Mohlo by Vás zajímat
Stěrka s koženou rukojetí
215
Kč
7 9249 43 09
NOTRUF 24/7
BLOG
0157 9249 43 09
--
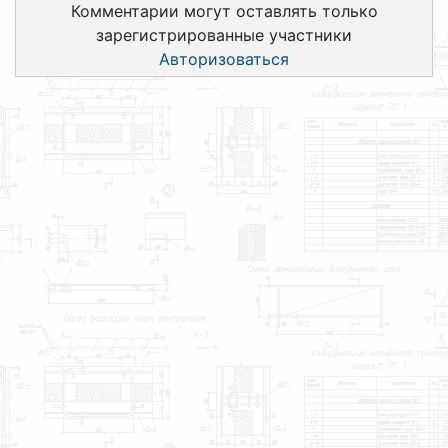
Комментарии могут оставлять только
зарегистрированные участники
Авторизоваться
--
Once you find the line with "Комментарии могут оставлять только" in the entries above, output it and each line after it up to and including the line with "Авторизоваться", and nothing else.

Комментарии могут оставлять только
зарегистрированные участники
Авторизоваться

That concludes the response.